Try it: If a line in the records below holds the word "urbano", copy it.
=== Exercise inputs ===
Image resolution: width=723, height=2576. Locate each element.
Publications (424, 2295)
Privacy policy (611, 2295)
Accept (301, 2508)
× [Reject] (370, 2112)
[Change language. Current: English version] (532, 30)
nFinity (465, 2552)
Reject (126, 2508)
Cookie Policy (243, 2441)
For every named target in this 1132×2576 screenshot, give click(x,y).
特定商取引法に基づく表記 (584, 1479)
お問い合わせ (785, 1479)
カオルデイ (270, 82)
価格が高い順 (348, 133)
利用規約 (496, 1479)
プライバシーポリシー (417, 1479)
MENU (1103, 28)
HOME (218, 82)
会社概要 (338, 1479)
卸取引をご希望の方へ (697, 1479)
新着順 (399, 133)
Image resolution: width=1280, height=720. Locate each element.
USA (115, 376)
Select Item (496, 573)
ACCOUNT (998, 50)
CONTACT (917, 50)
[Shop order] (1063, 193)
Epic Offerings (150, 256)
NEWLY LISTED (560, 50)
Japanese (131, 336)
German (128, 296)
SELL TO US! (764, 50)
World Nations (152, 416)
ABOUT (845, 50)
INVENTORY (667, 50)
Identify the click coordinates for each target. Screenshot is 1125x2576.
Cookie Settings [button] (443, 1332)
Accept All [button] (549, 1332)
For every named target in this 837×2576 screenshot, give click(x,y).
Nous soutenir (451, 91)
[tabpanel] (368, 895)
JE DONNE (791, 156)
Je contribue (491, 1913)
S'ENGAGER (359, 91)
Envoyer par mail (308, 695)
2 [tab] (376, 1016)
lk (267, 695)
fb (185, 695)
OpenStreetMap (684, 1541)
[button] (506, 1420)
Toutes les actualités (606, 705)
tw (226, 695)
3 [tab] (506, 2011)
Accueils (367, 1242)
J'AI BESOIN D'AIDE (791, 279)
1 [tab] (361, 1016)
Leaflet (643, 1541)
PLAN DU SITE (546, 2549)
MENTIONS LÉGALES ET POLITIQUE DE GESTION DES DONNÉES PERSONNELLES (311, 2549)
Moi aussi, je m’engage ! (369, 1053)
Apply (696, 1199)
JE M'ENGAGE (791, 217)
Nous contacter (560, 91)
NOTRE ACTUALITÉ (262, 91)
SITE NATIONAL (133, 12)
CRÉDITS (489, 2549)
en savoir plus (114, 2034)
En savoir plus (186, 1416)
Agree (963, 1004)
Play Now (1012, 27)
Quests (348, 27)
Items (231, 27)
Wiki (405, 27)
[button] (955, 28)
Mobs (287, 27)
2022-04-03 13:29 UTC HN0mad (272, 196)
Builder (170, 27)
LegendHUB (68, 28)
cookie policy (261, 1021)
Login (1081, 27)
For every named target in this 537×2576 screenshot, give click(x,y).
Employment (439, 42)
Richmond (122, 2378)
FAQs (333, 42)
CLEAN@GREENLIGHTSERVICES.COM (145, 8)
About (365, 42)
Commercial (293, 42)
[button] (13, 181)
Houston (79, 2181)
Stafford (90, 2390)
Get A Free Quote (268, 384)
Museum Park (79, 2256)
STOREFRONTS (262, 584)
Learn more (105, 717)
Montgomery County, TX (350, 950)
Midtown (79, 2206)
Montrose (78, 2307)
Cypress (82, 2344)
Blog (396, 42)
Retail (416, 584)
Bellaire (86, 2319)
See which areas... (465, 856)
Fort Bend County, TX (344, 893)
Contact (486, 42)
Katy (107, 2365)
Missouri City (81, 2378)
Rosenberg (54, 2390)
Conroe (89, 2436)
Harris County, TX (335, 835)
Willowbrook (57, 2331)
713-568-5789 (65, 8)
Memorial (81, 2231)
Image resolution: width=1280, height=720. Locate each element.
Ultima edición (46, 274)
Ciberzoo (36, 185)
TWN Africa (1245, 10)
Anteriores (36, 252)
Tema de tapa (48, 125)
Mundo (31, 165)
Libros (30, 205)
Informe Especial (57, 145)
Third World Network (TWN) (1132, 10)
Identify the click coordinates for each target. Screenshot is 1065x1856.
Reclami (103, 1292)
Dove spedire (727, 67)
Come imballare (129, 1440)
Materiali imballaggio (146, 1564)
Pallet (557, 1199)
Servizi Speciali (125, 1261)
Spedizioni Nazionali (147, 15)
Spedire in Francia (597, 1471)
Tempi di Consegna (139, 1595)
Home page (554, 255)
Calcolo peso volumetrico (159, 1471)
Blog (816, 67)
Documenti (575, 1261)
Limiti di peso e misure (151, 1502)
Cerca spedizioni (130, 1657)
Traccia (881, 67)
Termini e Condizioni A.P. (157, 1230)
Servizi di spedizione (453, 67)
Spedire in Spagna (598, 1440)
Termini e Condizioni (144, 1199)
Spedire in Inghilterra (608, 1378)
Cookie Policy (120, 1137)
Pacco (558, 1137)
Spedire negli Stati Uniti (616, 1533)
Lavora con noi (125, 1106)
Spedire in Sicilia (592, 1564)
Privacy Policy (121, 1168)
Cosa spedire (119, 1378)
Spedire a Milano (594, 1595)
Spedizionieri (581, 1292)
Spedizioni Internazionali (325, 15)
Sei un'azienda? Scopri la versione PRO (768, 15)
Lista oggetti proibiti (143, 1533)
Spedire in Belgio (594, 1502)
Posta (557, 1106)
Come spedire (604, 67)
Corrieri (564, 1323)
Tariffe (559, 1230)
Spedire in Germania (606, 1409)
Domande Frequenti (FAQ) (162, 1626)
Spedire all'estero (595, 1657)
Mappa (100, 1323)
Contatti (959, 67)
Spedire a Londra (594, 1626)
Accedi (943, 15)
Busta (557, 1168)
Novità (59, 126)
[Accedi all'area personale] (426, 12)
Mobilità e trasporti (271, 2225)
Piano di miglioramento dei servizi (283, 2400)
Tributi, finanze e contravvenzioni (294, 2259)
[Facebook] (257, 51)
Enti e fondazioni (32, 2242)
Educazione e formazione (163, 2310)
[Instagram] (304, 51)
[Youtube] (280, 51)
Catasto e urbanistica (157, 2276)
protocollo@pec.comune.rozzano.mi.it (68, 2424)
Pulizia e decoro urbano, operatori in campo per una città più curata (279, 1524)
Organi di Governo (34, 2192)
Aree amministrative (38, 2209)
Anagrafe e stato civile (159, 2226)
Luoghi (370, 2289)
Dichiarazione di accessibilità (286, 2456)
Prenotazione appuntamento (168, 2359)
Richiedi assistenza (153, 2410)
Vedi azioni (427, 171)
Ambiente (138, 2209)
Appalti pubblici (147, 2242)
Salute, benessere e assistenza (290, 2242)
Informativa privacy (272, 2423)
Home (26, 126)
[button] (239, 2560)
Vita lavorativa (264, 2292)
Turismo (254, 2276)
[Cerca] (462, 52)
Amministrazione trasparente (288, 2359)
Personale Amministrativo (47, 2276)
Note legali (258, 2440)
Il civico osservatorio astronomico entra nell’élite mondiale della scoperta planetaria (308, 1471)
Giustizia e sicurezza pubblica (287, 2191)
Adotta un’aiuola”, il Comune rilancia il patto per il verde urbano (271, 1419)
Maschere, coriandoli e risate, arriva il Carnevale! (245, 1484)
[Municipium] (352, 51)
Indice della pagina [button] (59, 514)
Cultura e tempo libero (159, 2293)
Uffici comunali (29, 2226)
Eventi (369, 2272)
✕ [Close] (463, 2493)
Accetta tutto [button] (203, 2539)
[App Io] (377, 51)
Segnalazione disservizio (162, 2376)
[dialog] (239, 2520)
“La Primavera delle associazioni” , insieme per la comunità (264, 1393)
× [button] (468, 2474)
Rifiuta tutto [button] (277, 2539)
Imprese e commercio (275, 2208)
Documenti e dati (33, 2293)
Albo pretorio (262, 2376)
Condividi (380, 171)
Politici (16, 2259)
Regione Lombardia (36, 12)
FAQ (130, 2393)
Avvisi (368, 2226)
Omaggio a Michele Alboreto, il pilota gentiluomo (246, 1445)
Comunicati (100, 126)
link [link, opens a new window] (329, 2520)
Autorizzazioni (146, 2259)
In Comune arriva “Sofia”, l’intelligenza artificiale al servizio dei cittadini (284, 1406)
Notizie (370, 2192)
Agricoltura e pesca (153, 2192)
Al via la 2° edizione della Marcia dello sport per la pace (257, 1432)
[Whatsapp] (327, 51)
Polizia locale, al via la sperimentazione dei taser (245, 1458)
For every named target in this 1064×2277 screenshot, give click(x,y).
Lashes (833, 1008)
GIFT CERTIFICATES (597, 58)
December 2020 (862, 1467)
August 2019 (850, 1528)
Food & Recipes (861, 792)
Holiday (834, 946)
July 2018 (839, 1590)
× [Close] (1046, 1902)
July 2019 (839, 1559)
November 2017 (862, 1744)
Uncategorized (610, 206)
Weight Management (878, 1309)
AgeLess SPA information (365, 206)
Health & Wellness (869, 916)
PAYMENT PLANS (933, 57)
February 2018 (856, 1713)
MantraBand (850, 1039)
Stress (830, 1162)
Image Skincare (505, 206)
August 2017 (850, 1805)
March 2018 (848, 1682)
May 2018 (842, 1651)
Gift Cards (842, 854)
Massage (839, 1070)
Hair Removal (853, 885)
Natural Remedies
===
Solution to this task:
Pulizia e decoro urbano, operatori in campo per una città più curata (279, 1524)
Adotta un’aiuola”, il Comune rilancia il patto per il verde urbano (271, 1419)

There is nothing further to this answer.